[ASSIGNMENT] Repeat only the stretch of lines below that runs from the line with "like a yo-yo 🪀" through the line with "is currently out", unaltered.

[PROVIDED RECORDS]
══════════

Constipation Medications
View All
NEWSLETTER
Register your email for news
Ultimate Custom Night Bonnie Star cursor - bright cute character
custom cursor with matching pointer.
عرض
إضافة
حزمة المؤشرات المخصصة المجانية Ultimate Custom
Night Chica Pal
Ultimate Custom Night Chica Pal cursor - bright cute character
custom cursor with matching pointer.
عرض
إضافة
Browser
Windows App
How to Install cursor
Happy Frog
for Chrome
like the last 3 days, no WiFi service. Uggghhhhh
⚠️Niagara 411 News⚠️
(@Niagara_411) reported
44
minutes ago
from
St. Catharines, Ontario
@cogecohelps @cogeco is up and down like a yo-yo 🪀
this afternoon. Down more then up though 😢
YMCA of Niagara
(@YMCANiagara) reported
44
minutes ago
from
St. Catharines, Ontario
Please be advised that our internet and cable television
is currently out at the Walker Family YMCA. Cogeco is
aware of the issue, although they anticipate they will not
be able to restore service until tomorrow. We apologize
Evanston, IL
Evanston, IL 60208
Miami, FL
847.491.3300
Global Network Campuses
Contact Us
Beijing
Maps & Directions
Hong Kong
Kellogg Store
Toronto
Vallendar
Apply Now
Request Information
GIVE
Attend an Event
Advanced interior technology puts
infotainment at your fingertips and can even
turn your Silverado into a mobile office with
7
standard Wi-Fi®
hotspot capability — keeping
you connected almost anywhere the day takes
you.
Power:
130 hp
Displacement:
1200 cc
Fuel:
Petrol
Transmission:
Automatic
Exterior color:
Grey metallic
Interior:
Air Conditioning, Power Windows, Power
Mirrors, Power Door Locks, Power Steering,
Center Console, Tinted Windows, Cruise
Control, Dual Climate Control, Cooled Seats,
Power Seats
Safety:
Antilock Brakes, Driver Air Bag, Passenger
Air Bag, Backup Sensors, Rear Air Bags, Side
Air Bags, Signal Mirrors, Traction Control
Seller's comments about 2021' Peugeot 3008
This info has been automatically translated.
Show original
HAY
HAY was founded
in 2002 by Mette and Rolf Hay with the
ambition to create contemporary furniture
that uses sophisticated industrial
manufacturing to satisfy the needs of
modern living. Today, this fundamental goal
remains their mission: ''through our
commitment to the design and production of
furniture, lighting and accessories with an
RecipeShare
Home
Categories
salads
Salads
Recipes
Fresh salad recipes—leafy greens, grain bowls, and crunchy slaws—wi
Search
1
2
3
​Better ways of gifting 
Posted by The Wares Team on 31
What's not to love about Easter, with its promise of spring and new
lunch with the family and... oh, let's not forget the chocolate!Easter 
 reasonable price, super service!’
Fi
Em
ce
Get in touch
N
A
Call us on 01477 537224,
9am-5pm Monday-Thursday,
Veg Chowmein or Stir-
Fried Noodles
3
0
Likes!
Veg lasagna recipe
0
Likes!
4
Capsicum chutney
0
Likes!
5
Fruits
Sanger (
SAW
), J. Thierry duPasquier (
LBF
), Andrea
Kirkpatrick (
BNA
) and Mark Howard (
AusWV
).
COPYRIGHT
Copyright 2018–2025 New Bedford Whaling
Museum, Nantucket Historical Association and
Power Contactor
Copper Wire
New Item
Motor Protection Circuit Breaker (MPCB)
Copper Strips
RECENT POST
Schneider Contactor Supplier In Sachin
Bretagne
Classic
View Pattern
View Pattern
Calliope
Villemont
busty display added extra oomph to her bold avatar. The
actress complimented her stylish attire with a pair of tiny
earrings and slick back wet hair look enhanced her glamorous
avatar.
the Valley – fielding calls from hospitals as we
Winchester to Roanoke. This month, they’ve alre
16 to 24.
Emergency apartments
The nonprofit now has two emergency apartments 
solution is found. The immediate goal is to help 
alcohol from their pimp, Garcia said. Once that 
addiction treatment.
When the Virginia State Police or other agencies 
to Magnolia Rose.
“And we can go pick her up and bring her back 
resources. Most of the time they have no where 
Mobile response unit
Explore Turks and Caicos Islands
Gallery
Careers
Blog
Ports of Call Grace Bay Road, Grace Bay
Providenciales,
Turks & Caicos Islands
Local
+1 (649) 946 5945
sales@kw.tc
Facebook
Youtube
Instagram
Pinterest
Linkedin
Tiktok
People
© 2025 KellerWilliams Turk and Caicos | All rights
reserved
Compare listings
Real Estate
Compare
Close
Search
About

══════════

[RESULT BELOW]
@cogecohelps @cogeco is up and down like a yo-yo 🪀
this afternoon. Down more then up though 😢
YMCA of Niagara
(@YMCANiagara) reported
44
minutes ago
from
St. Catharines, Ontario
Please be advised that our internet and cable television
is currently out at the Walker Family YMCA. Cogeco is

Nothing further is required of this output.